TASK REQUIREMENTS
Check every line of the data below for the word "Prodejna". Copy the ones that have it.

+++

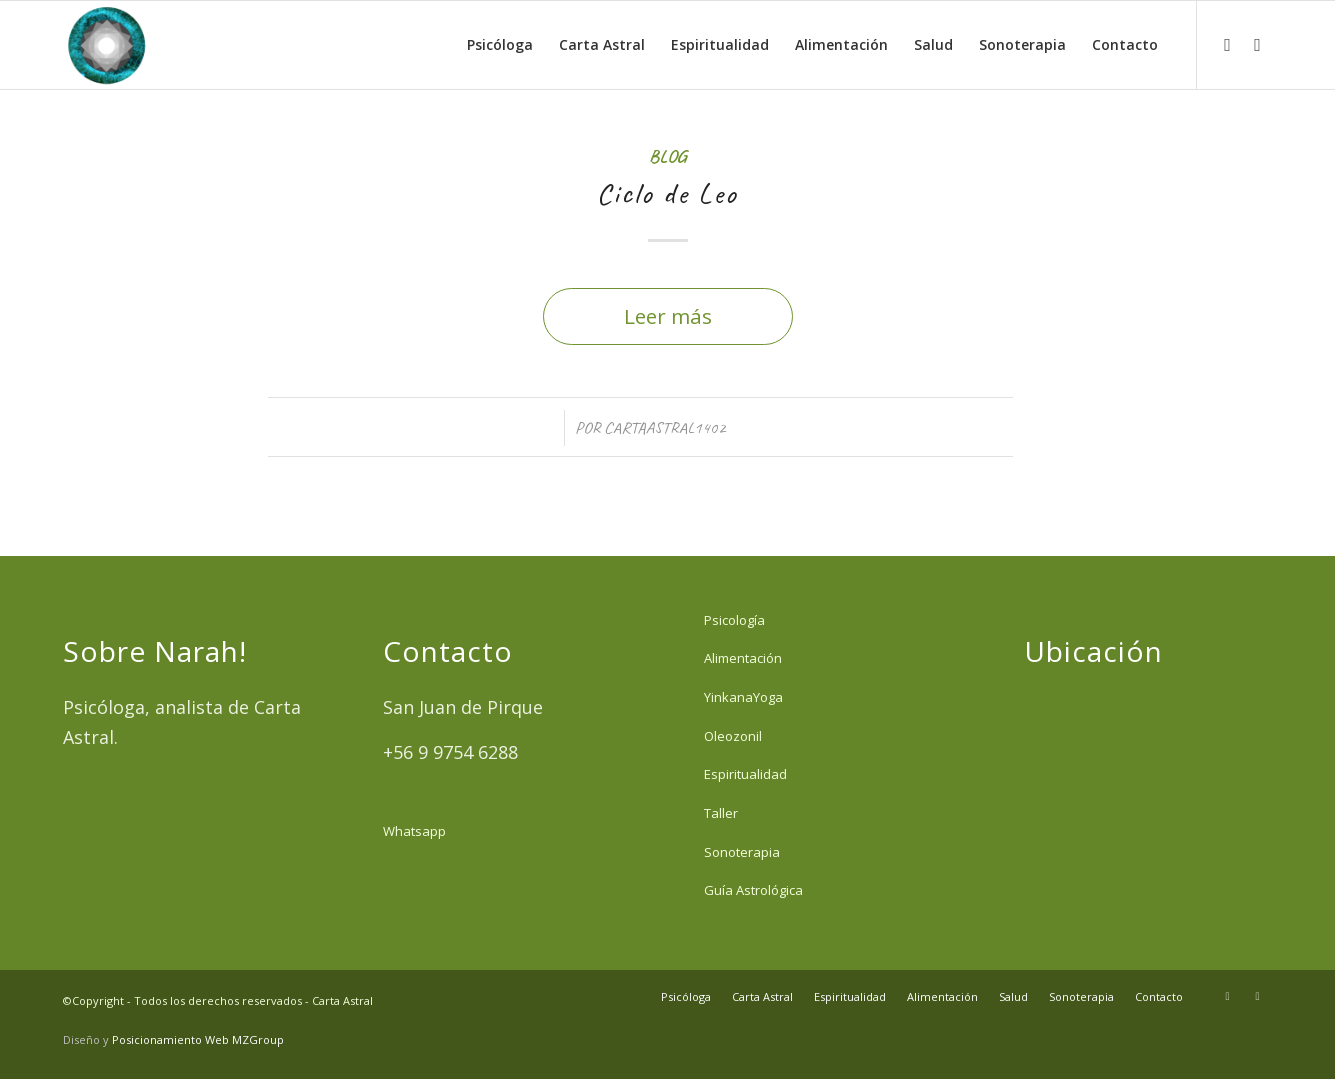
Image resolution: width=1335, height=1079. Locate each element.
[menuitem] (500, 45)
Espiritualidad (745, 774)
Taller (721, 813)
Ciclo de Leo (667, 193)
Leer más (668, 316)
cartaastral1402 (665, 427)
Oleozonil (733, 736)
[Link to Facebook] (1258, 44)
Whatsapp (414, 831)
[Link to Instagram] (1228, 44)
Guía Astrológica (753, 890)
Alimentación (743, 658)
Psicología (734, 620)
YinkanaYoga (743, 697)
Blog (667, 156)
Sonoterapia (742, 852)
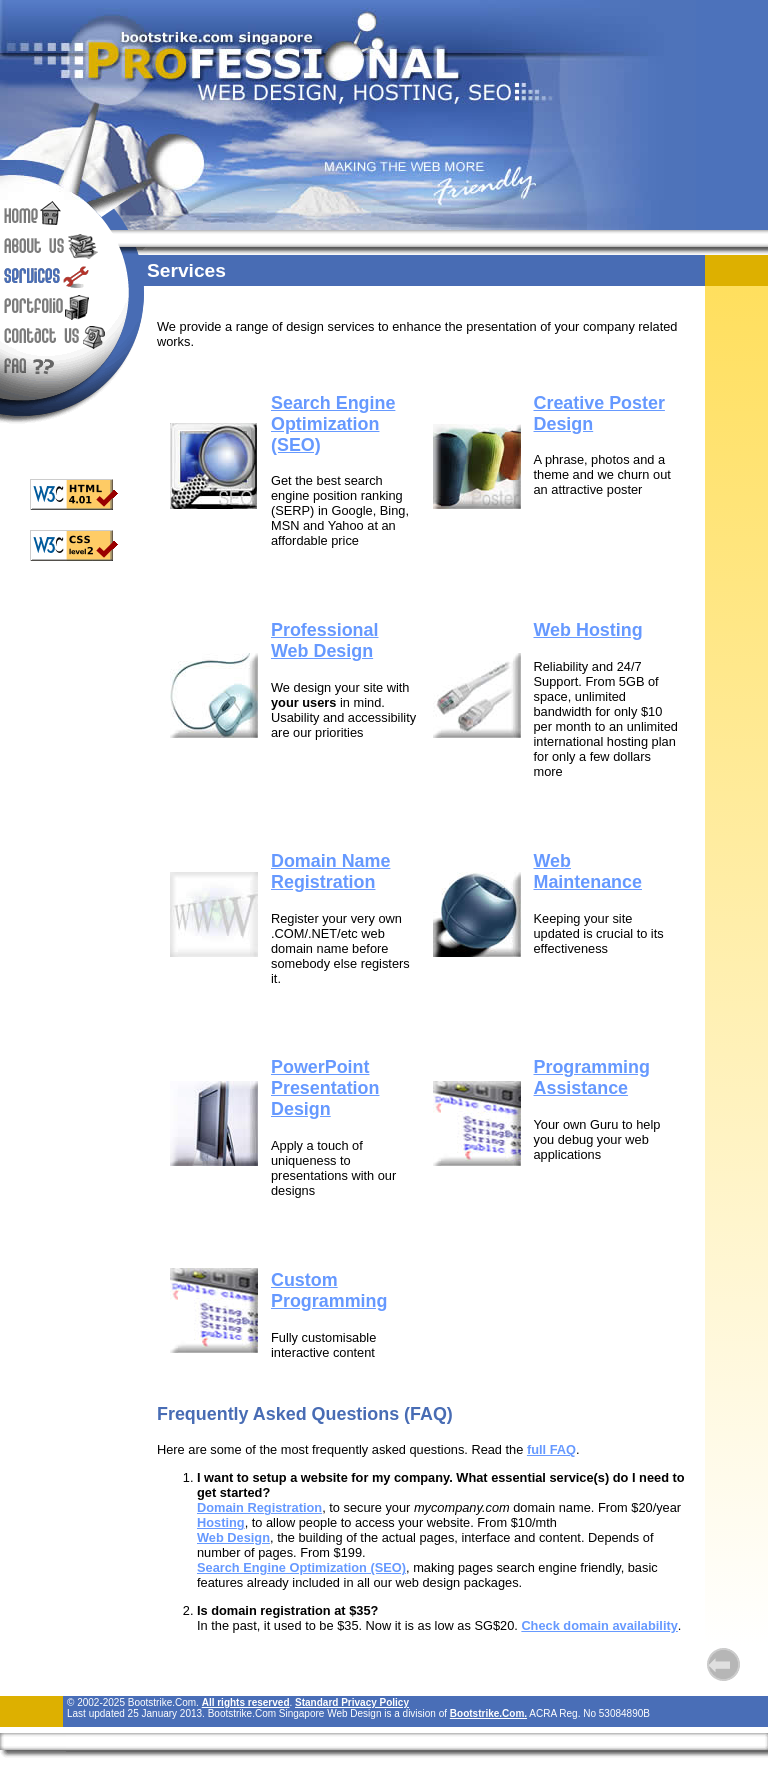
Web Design (233, 1537)
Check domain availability (599, 1625)
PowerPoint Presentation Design (325, 1088)
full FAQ (551, 1449)
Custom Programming (329, 1290)
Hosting (221, 1522)
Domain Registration (259, 1507)
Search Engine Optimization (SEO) (301, 1567)
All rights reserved (246, 1702)
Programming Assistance (592, 1077)
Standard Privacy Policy (352, 1702)
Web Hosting (588, 630)
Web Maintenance (588, 871)
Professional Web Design (324, 640)
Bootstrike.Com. (488, 1713)
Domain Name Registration (330, 871)
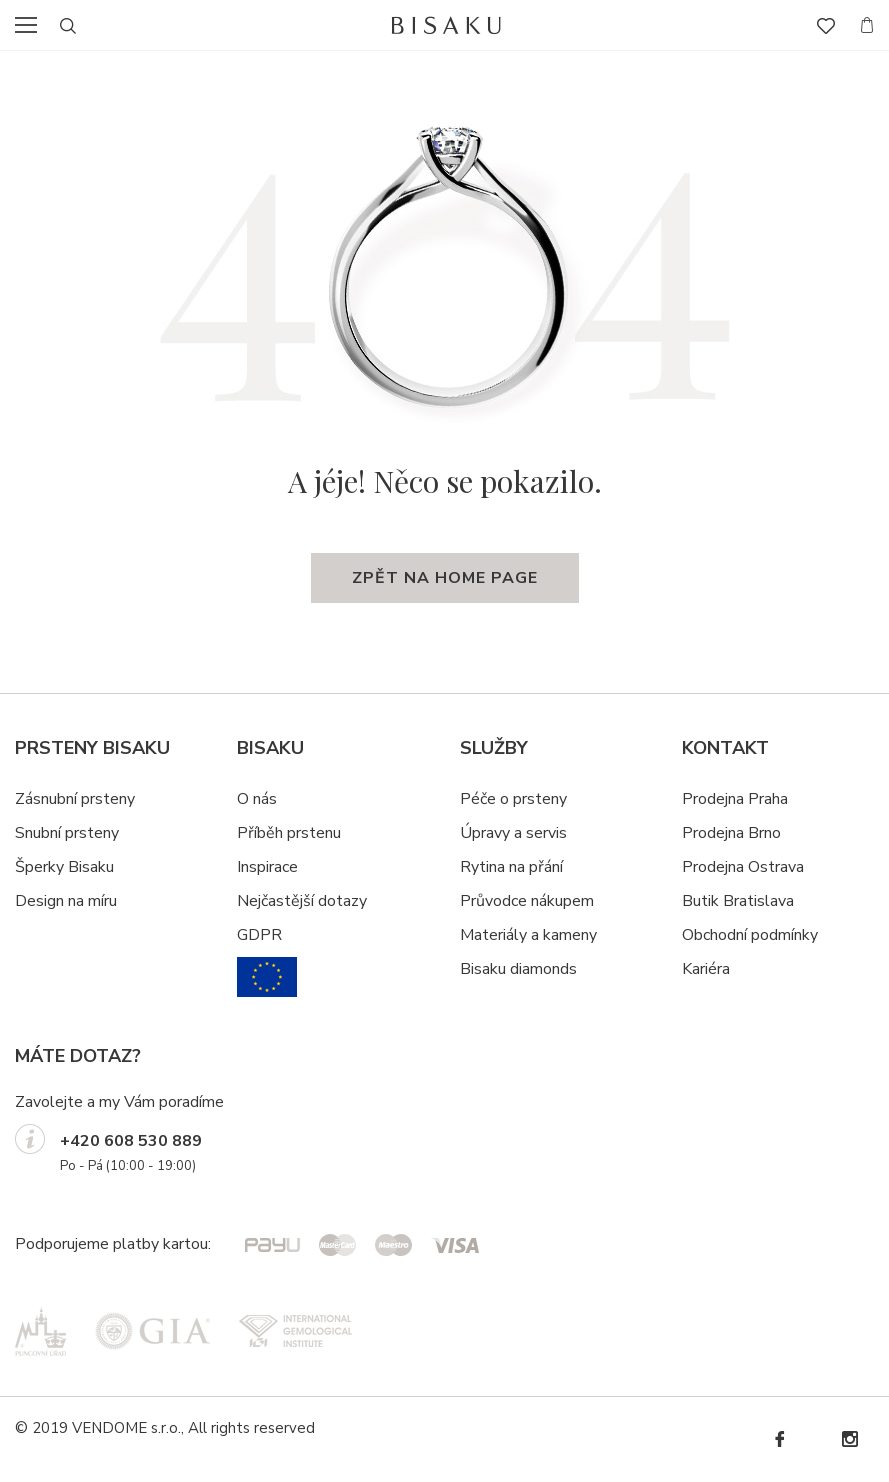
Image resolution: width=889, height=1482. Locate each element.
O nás (257, 799)
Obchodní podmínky (750, 935)
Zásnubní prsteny (75, 799)
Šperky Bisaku (64, 867)
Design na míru (66, 901)
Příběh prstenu (289, 833)
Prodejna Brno (731, 833)
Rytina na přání (511, 867)
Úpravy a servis (513, 833)
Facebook (779, 1439)
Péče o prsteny (513, 799)
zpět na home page (445, 578)
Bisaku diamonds (518, 969)
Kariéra (706, 969)
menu (32, 25)
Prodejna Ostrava (743, 867)
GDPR (259, 935)
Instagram (849, 1439)
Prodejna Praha (735, 799)
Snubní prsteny (67, 833)
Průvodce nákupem (527, 901)
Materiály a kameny (528, 935)
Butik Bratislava (738, 901)
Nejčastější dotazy (302, 901)
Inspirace (267, 867)
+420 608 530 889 (131, 1141)
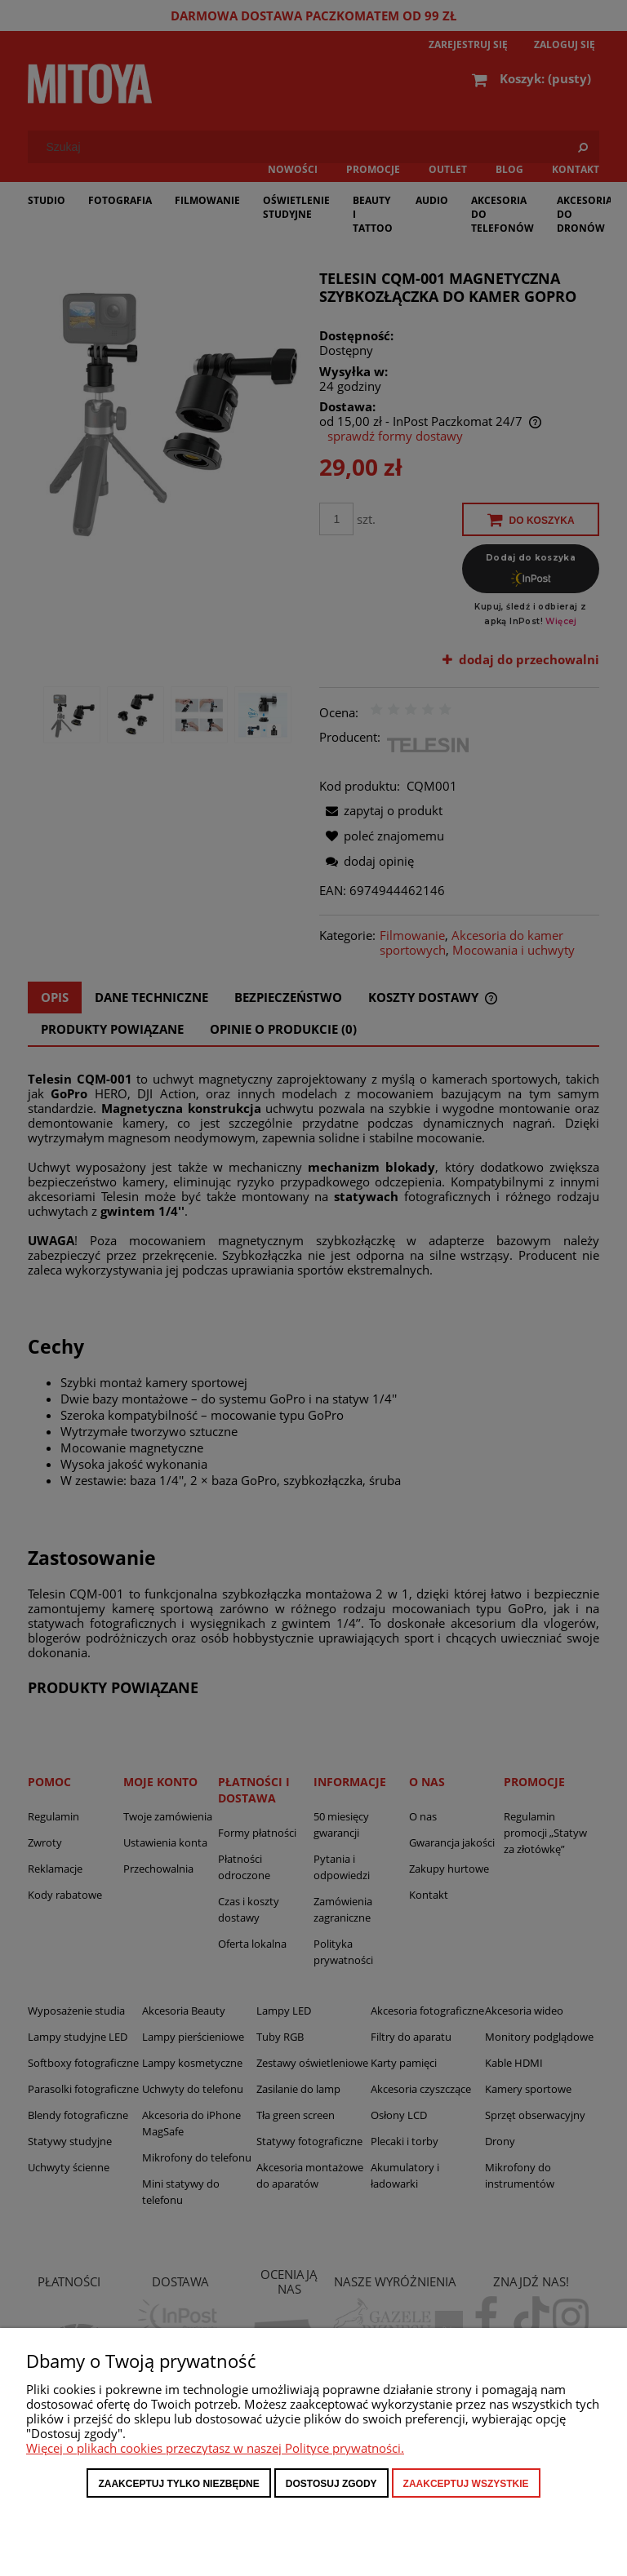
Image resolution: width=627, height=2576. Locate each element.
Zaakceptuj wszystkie (466, 2484)
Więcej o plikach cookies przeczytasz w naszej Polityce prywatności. (215, 2448)
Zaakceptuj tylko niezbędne (178, 2484)
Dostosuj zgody (331, 2484)
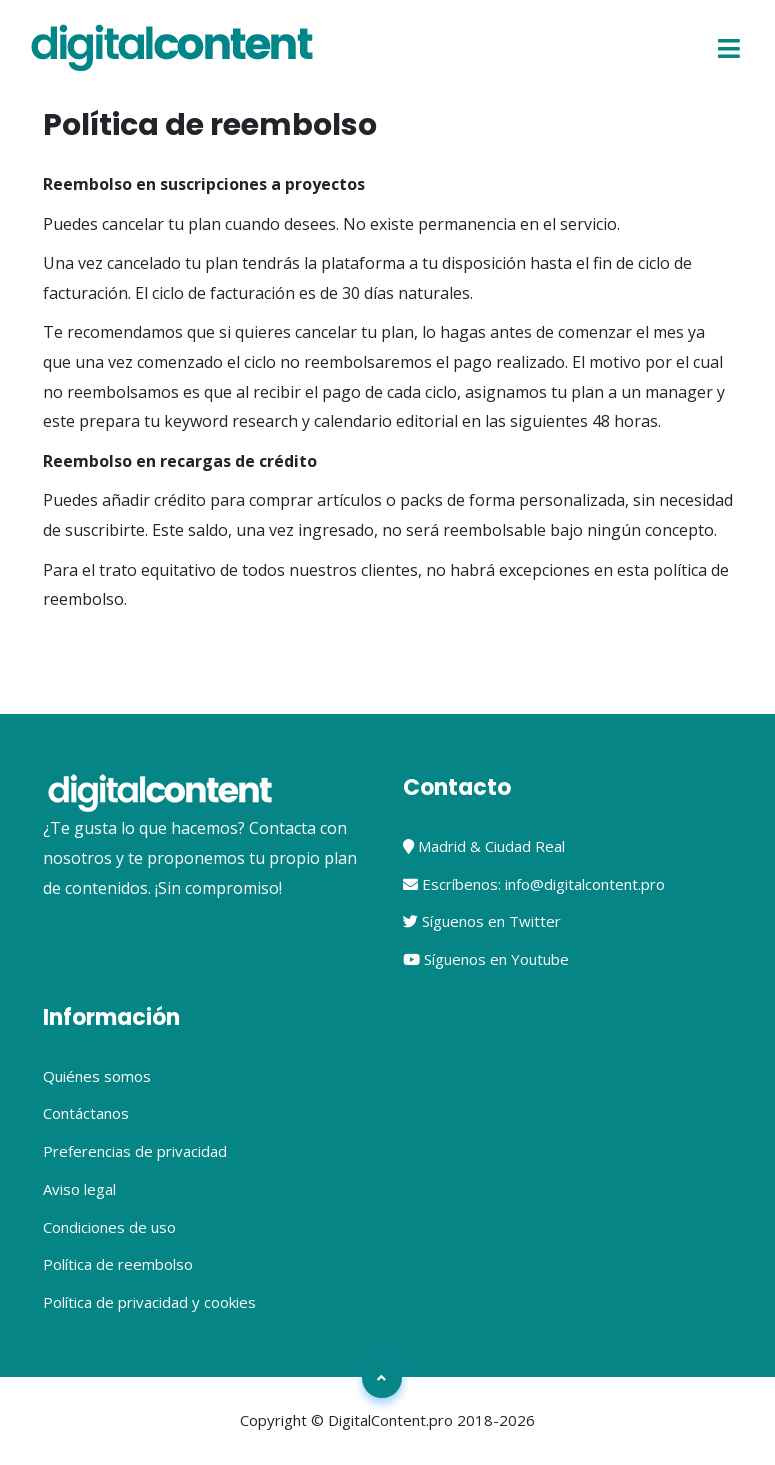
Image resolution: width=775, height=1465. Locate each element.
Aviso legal (79, 1189)
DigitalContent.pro (390, 1420)
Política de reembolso (118, 1264)
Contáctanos (86, 1113)
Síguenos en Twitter (482, 921)
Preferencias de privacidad (135, 1151)
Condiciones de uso (109, 1227)
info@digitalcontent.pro (585, 884)
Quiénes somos (97, 1076)
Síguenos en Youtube (486, 959)
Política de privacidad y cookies (149, 1302)
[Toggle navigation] (729, 48)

+++

THE ANSWER
Prodejna Brno (731, 833)
Prodejna Ostrava (743, 867)
Prodejna Praha (735, 799)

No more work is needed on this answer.